JF: Eu nunca vi Ian Hendry sóbrio, mas ele de alguma forma conseguia funcionar. Ele começava com algumas doses pela manhã, mas isso não parecia afetá-lo. Ele dizia suas falas com clareza. Hendry foi um perfeito alcoólatra funcional quando eu trabalhei com ele. Nicol Williamson (que interpretou um arqueólogo) também era um homem feroz. Bebia demais. Já bem tarde numa noite, Nicol ficou bastante bêbado e ameaçou jogar Bob Dylan pela varanda de um hotel!

SC: O Arquivo Secreto é um filme muito difícil de ser achado. Por que isso?

JF: O Arquivo Secreto não foi bem nas bilheterias e praticamente desapareceu. Não acho que tenha sido lançando nem em VHS. Provavelmente está num depósito na MGM esperando por uma conversão para DVD.

SC: Roger Ebert descreve A Quadrilha (The Outfit, 1973) como “um filme de ação de classe, muito bem dirigido e atuado”. Como você é capaz de criar ambientes tão convincentes de submundo em seus filmes de crime?
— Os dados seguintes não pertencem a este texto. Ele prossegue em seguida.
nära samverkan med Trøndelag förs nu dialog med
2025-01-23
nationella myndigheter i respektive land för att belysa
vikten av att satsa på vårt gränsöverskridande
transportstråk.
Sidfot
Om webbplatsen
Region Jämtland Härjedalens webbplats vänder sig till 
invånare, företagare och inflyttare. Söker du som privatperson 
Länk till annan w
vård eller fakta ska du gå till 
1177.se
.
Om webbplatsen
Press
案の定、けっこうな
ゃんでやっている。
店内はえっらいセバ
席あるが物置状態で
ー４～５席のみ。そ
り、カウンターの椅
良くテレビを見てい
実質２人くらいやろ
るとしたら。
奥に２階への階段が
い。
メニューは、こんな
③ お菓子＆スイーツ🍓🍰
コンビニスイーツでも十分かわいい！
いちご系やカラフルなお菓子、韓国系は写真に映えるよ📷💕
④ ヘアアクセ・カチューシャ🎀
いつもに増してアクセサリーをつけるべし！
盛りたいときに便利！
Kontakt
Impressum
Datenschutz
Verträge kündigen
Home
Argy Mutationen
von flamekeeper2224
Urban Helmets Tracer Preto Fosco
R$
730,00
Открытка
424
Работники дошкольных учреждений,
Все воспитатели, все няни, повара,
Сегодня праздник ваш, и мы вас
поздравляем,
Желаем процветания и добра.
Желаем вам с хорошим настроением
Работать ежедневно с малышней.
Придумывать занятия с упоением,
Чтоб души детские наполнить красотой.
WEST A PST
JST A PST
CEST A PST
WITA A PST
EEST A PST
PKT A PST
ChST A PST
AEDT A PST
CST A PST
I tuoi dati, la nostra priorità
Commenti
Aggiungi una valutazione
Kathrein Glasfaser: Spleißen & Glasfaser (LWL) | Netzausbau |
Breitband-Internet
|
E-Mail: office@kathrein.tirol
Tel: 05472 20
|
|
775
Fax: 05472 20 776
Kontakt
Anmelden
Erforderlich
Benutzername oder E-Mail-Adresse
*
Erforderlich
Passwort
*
JF: Sempre fui fascinado pelo submundo do crime. Eu sou um grande fã dos romances do personagem Parker escritos por Donald E. Westlake, que os escrevia sob o pseudônimo Richard Stark. Tínhamos um grande elenco de filme B em A Quadrilha (Elisha Cook, Jr., Richard Jaeckel, Marie Windsor, Timothy Carey e Jane Greer), mas ao contrário de certas informações, em momento algum este filme seria um film noir ambientado nos anos 1940. Robert Duvall realmente acertou com o personagem de Parker (renomeado Earl Macklin para A Quadrilha). Parker é um técnico de assaltos a mãos armadas que não está para brincadeiras. Duvall foi mais como o personagem do livro do que Mel Gibson em O Troco.

Tenho muito orgulho de A Quadrilha. Donald Westlake disse a mim que amava o filme, apesar de nós termos precisado mudar o final. (O chefe do estúdio MGM) James Aubrey queria que nós o fizéssemos mais otimista. Mas Westlake me disse que A Quadrilha era um dos seus favoritos dentre os filmes baseados em suas histórias.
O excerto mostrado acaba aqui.